Os organizadores tentaram em vão “compensar quaisquer deficiências com inovações como drones e crowdsourcing, bem como recrutando superiates e navios de cruzeiro para mapear o fundo do mar”, contou Trethewey.

Explorar o fundo do mar é um desafio extremo, tanto para humanos quanto para os equipamentos. Devido às condições adversas no mar, uma expedição custa cerca de 50 mil dólares (R$ 265 mil) por dia, diz Tretheway.
“A maioria das porções não mapeadas do oceano está localizada em águas profundas e internacionais, que, de acordo com a legislação marítima, pertencem a todos e a ninguém. Isso significa que o mapeamento é frequentemente realizado por militares ou por indústrias como a da pesca, mineração e telecomunicações, que não estão necessariamente dispostas a compartilhar seus mapas.”
O Seabed 2030 estima que precisa de em 3 a 4 bilhões de dólares para atingir sua meta. Isso é aproximadamente equivalente ao custo da missão da Nasa a Marte, iniciada em 2020, incluindo o pouso do rover Perseverance no planeta vermelho.
Mapas pode servir ao propósito da exploração?

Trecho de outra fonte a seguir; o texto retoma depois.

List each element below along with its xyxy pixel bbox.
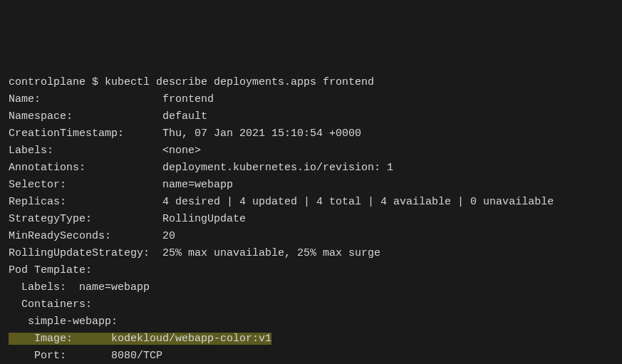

No entanto, um mapeamento abrangente poderia acelerar significativamente a exploração dos oceanos. “Quando as pessoas pensam em mapas, frequentemente pensam em mineração e extração de recursos. Elas não estão erradas. Atualmente, há grandes esforços para explorar as profundezas do mar e abrir as primeiras minas comerciais em águas internacionais”, pontuou Trethewey.
A autora espera que o mapeamento seja usado principalmente para fins científicos e de conservação. Assim como a comunidade internacional concordou com o Tratado da Antártida, em 1959, que protegeu a região para fins científicos por 60 anos. Mesmo as regulamentações mais rigorosas dificilmente protegerão o mar profundo tão eficazmente quanto a atual ignorância e inacessibilidade aos oceanos.
“Quase dois terços dos oceanos e quase metade da superfície da Terra estão dentro das chamadas águas internacionais, o que significa que nenhum país ou indivíduo tem direitos de propriedade sobre elas. Esse status jurídico incerto é a principal razão pela qual o oceano não é, em grande parte, monitorado e regulamentado. Por isso, é tão difícil combater a criminalidade no mar, seja a sobrepesca, a poluição ou o tráfico de drogas”, explicou Trethewey.
” Uma governança oceânica mais rigorosa seria bem-vinda, mas talvez o mais importante seja dinheiro e vontade política”, acrescentou. “O oceano é inimaginavelmente vasto e, sem recursos para financiar o monitoramento e a fiscalização, novas regras não farão sentido.”